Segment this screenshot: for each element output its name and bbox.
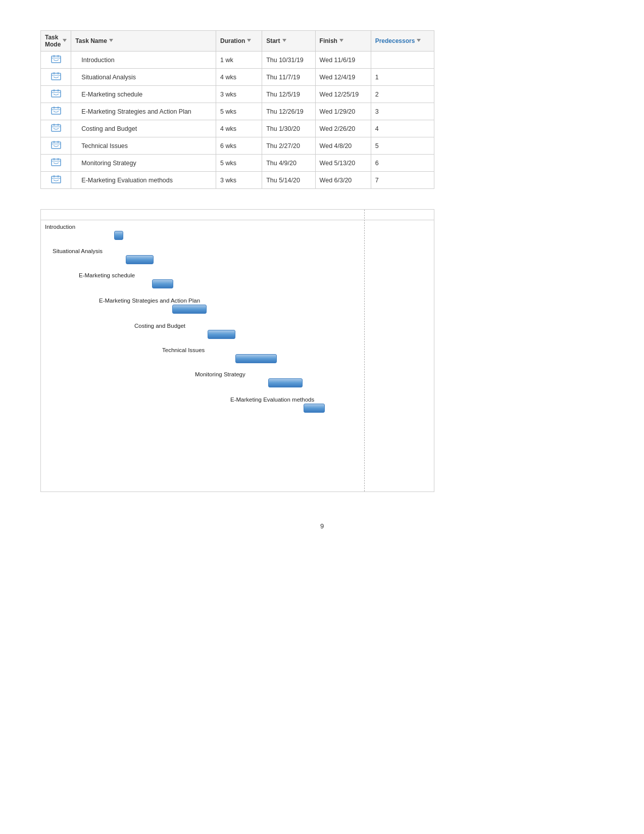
predecessors-cell: 2 bbox=[371, 86, 434, 103]
task-mode-cell bbox=[41, 172, 71, 189]
task-mode-icon bbox=[51, 140, 62, 150]
gantt-task-label: E-Marketing schedule bbox=[79, 272, 135, 278]
task-mode-icon bbox=[51, 72, 62, 81]
task-mode-cell bbox=[41, 86, 71, 103]
svg-rect-0 bbox=[52, 56, 61, 63]
start-cell: Thu 4/9/20 bbox=[262, 155, 315, 172]
task-mode-icon bbox=[51, 89, 62, 98]
predecessors-cell: 4 bbox=[371, 120, 434, 137]
task-name-cell: Situational Analysis bbox=[71, 69, 216, 86]
task-mode-icon bbox=[51, 175, 62, 184]
table-row: Costing and Budget4 wksThu 1/30/20Wed 2/… bbox=[41, 120, 434, 137]
gantt-chart-section: IntroductionSituational AnalysisE-Market… bbox=[40, 209, 604, 492]
gantt-task-label: Situational Analysis bbox=[53, 248, 103, 254]
gantt-task-label: Monitoring Strategy bbox=[195, 371, 245, 377]
gantt-bar bbox=[114, 231, 123, 240]
table-row: E-Marketing Evaluation methods3 wksThu 5… bbox=[41, 172, 434, 189]
finish-cell: Wed 12/4/19 bbox=[315, 69, 371, 86]
table-row: Situational Analysis4 wksThu 11/7/19Wed … bbox=[41, 69, 434, 86]
sort-arrow-start[interactable] bbox=[282, 39, 286, 43]
task-mode-cell bbox=[41, 52, 71, 69]
task-name-cell: Introduction bbox=[71, 52, 216, 69]
page-number: 9 bbox=[40, 522, 604, 530]
sort-arrow-task-name[interactable] bbox=[109, 39, 113, 43]
svg-rect-20 bbox=[52, 142, 61, 149]
task-name-cell: Technical Issues bbox=[71, 137, 216, 155]
task-mode-cell bbox=[41, 69, 71, 86]
predecessors-cell: 6 bbox=[371, 155, 434, 172]
col-task-name: Task Name bbox=[71, 31, 216, 52]
start-cell: Thu 5/14/20 bbox=[262, 172, 315, 189]
project-table: TaskMode Task Name Duration bbox=[40, 30, 434, 189]
gantt-container: IntroductionSituational AnalysisE-Market… bbox=[40, 209, 434, 492]
task-mode-icon bbox=[51, 123, 62, 132]
svg-rect-4 bbox=[52, 73, 61, 80]
finish-cell: Wed 11/6/19 bbox=[315, 52, 371, 69]
duration-cell: 3 wks bbox=[216, 86, 262, 103]
gantt-task-label: Costing and Budget bbox=[134, 323, 185, 329]
start-cell: Thu 1/30/20 bbox=[262, 120, 315, 137]
finish-cell: Wed 4/8/20 bbox=[315, 137, 371, 155]
table-row: E-Marketing schedule3 wksThu 12/5/19Wed … bbox=[41, 86, 434, 103]
table-row: E-Marketing Strategies and Action Plan5 … bbox=[41, 103, 434, 120]
sort-arrow-task-mode[interactable] bbox=[63, 39, 67, 43]
gantt-bar bbox=[172, 305, 207, 314]
gantt-bar bbox=[152, 279, 173, 288]
task-mode-cell bbox=[41, 103, 71, 120]
gantt-task-label: Technical Issues bbox=[162, 347, 205, 353]
start-cell: Thu 10/31/19 bbox=[262, 52, 315, 69]
finish-cell: Wed 5/13/20 bbox=[315, 155, 371, 172]
task-name-cell: Monitoring Strategy bbox=[71, 155, 216, 172]
col-finish: Finish bbox=[315, 31, 371, 52]
duration-cell: 6 wks bbox=[216, 137, 262, 155]
gantt-bar bbox=[304, 404, 325, 413]
svg-rect-12 bbox=[52, 108, 61, 114]
finish-cell: Wed 1/29/20 bbox=[315, 103, 371, 120]
duration-cell: 5 wks bbox=[216, 155, 262, 172]
duration-cell: 4 wks bbox=[216, 120, 262, 137]
gantt-bar bbox=[208, 330, 235, 339]
svg-rect-24 bbox=[52, 159, 61, 166]
duration-cell: 1 wk bbox=[216, 52, 262, 69]
start-cell: Thu 12/26/19 bbox=[262, 103, 315, 120]
task-mode-icon bbox=[51, 158, 62, 167]
duration-cell: 4 wks bbox=[216, 69, 262, 86]
table-row: Monitoring Strategy5 wksThu 4/9/20Wed 5/… bbox=[41, 155, 434, 172]
finish-cell: Wed 6/3/20 bbox=[315, 172, 371, 189]
duration-cell: 5 wks bbox=[216, 103, 262, 120]
sort-arrow-predecessors[interactable] bbox=[417, 39, 421, 43]
table-row: Technical Issues6 wksThu 2/27/20Wed 4/8/… bbox=[41, 137, 434, 155]
col-task-mode: TaskMode bbox=[41, 31, 71, 52]
predecessors-cell bbox=[371, 52, 434, 69]
col-predecessors: Predecessors bbox=[371, 31, 434, 52]
svg-rect-16 bbox=[52, 125, 61, 131]
predecessors-cell: 7 bbox=[371, 172, 434, 189]
col-start: Start bbox=[262, 31, 315, 52]
start-cell: Thu 12/5/19 bbox=[262, 86, 315, 103]
start-cell: Thu 11/7/19 bbox=[262, 69, 315, 86]
table-row: Introduction1 wkThu 10/31/19Wed 11/6/19 bbox=[41, 52, 434, 69]
svg-rect-8 bbox=[52, 90, 61, 97]
gantt-bar bbox=[235, 354, 277, 363]
sort-arrow-duration[interactable] bbox=[247, 39, 251, 43]
gantt-task-label: E-Marketing Evaluation methods bbox=[230, 397, 314, 403]
task-mode-icon bbox=[51, 106, 62, 115]
gantt-bar bbox=[126, 255, 154, 264]
predecessors-cell: 3 bbox=[371, 103, 434, 120]
task-name-cell: E-Marketing Evaluation methods bbox=[71, 172, 216, 189]
predecessors-cell: 1 bbox=[371, 69, 434, 86]
finish-cell: Wed 12/25/19 bbox=[315, 86, 371, 103]
task-name-cell: Costing and Budget bbox=[71, 120, 216, 137]
sort-arrow-finish[interactable] bbox=[339, 39, 343, 43]
start-cell: Thu 2/27/20 bbox=[262, 137, 315, 155]
gantt-vertical-line bbox=[364, 210, 365, 492]
gantt-bar bbox=[268, 378, 303, 387]
gantt-task-label: E-Marketing Strategies and Action Plan bbox=[99, 298, 200, 304]
gantt-top-line bbox=[41, 220, 434, 220]
task-mode-icon bbox=[51, 55, 62, 64]
task-name-cell: E-Marketing schedule bbox=[71, 86, 216, 103]
predecessors-cell: 5 bbox=[371, 137, 434, 155]
task-mode-cell bbox=[41, 137, 71, 155]
task-name-cell: E-Marketing Strategies and Action Plan bbox=[71, 103, 216, 120]
task-mode-cell bbox=[41, 155, 71, 172]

________

### TASK DIRECTIONS
Your task is to show every line of the listing above containing "Marketing".

### RESPONSE TO THE TASK
gantt-task-label: E-Marketing schedule bbox=[79, 272, 135, 278]
table-row: E-Marketing Evaluation methods3 wksThu 5… bbox=[41, 172, 434, 189]
table-row: E-Marketing schedule3 wksThu 12/5/19Wed … bbox=[41, 86, 434, 103]
table-row: E-Marketing Strategies and Action Plan5 … bbox=[41, 103, 434, 120]
gantt-task-label: E-Marketing Evaluation methods bbox=[230, 397, 314, 403]
task-name-cell: E-Marketing Evaluation methods bbox=[71, 172, 216, 189]
gantt-task-label: E-Marketing Strategies and Action Plan bbox=[99, 298, 200, 304]
task-name-cell: E-Marketing schedule bbox=[71, 86, 216, 103]
task-name-cell: E-Marketing Strategies and Action Plan bbox=[71, 103, 216, 120]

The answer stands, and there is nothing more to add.